CARELESS BEHAVIOUR in the countryside post-lockdown could heighten wildfire risk in Scotland.

The warmest spring on record coincided with the nationwide lockdown which saw many people confined to their homes for weeks on end.

With lockdown measures beginning to lessen during phase one of the Scottish Government’s plans, the public has been desperate to get out and explore their newfound freedoms, but this has been met with a warning that disposable barbecues and tinder dry conditions could lead to dangerous consequences.

The risk of wildfires in Scotland remains exceptionally high following the period of hot dry weather and the public have been urged to leave items such as barbecues at home.

This warning came following a spate of wildfires south of the border, including one on Bamford Moor in Derbyshire’s Peak District on Saturday evening. The fire, which is believed to have been started by a barbecue, was tackled by gamekeepers using their own specialist firefighting equipment until fire services arrived.

It also follows a series of fires in Scotland over the past quarter including those at Glenfeshie in the Highlands, Strathpeffer in Rossshire and in Stirlingshire near Bannockburn.

Moorland Director at Scottish Land and Estates, Tim Baynes, said that private investment in equipment and manpower by estates which provides this wildfire fighting service is estimated to be in the tens of millions of pounds across the country.

“Each year we are witnessing more and more wildfires occurring on moorland and grassland and this period of exceptionally hot weather in the UK has heightened the risk once again,” said Mr Baynes.

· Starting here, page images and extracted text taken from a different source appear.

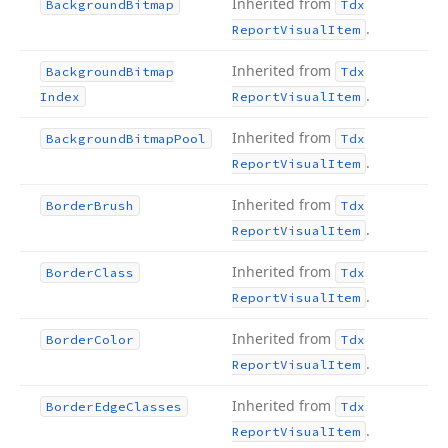
Inherited from
Background
Bitmap
Tdx
.
Report
Visual
Item
Inherited from
Background
Bitmap
Tdx
.
Index
Report
Visual
Item
Inherited from
Background
Bitmap
Pool
Tdx
.
Report
Visual
Item
Inherited from
Border
Brush
Tdx
.
Report
Visual
Item
Inherited from
Border
Class
Tdx
.
Report
Visual
Item
Inherited from
Border
Color
Tdx
.
Report
Visual
Item
Inherited from
Border
Edge
Classes
Tdx
.
Report
Visual
Item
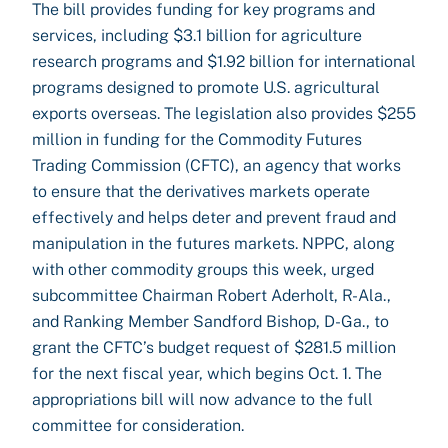
The bill provides funding for key programs and
services, including $3.1 billion for agriculture
research programs and $1.92 billion for international
programs designed to promote U.S. agricultural
exports overseas. The legislation also provides $255
million in funding for the Commodity Futures
Trading Commission (CFTC), an agency that works
to ensure that the derivatives markets operate
effectively and helps deter and prevent fraud and
manipulation in the futures markets. NPPC, along
with other commodity groups this week, urged
subcommittee Chairman Robert Aderholt, R-Ala.,
and Ranking Member Sandford Bishop, D-Ga., to
grant the CFTC’s budget request of $281.5 million
for the next fiscal year, which begins Oct. 1. The
appropriations bill will now advance to the full
committee for consideration.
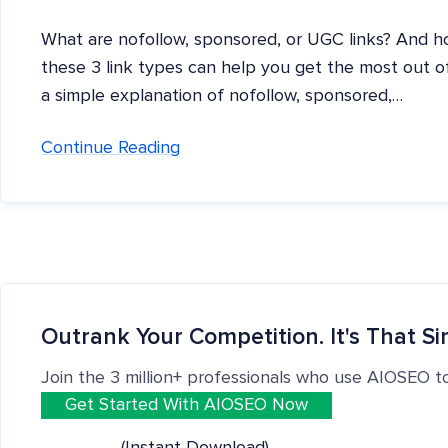
What are nofollow, sponsored, or UGC links? And 
these 3 link types can help you get the most out of y
a simple explanation of nofollow, sponsored,…
Continue Reading
Outrank Your Competition. It's That Si
Join the 3 million+ professionals who use AIOSEO t
Get Started With AIOSEO Now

“These fires often occur by innocuous means such as discarded cigarettes and disposable barbecues and we need to ensure the correct precautions are taken by those accessing hills and moors. Sadly, those managing rural land have found more careless behaviour occurring since lockdown rather than less,” he continued.

“Wildfires not only create a safety risk for all of us but are also devastating for wildlife, particularly for ground nesting birds, insects and mammals. We would urge the public to take care and leave items such as barbecues at home.

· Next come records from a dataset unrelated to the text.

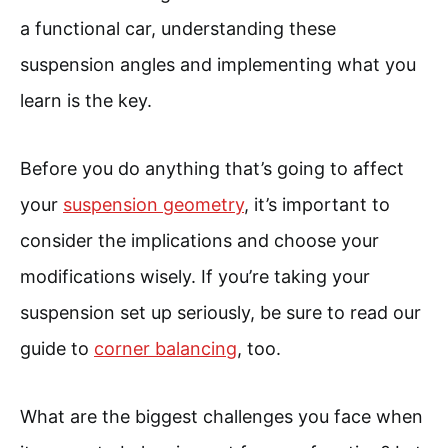
a functional car, understanding these
suspension angles and implementing what you
learn is the key.
Before you do anything that’s going to affect
your
suspension geometry
, it’s important to
consider the implications and choose your
modifications wisely. If you’re taking your
suspension set up seriously, be sure to read our
guide to
corner balancing
, too.
What are the biggest challenges you face when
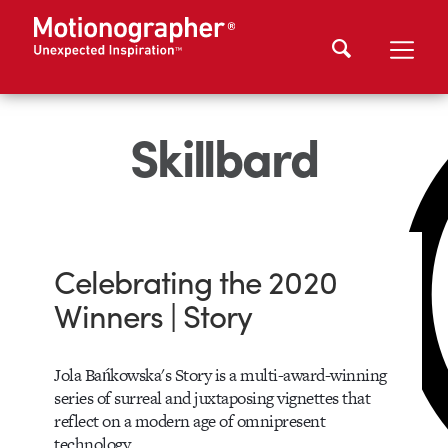
Skillbard
Celebrating the 2020
Winners | Story
Jola Bańkowska's Story is a multi-award-winning
series of surreal and juxtaposing vignettes that
reflect on a modern age of omnipresent
technology.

Head gamekeeper, Iain Hepburn, at Dunmaglass Estate, has first-hand experience of dealing with wildfires: “Being a retained firefighter myself I know only too well how a wildfire can quickly take hold and rage out of control. Understanding the techniques for mitigating the risk is essential, particularly in remote rural areas of Scotland where large areas of land are at high risk during warm weather.

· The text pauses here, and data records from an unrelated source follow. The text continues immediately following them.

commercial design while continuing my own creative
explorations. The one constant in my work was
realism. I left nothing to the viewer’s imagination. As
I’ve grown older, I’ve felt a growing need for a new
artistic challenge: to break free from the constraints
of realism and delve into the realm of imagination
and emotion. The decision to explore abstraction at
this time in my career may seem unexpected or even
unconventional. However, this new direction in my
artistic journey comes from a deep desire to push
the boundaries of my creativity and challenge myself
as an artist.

“The recent wildfire in Stirlingshire saw gamekeepers from local estates in the Tayside and Central Scotland Moorland Group quickly on the scene, along with local farmers and other volunteers, to help tackle the fire that broke out in woodland and quickly spread to the open hill, which posed a serious threat to the nesting territories of rare birds,” he stressed. “Applying their knowledge and skills, along with the aid of estate equipment including leaf blowers which are used to manage controlled burns, considerably helped in preventing the further spread of this wildfire."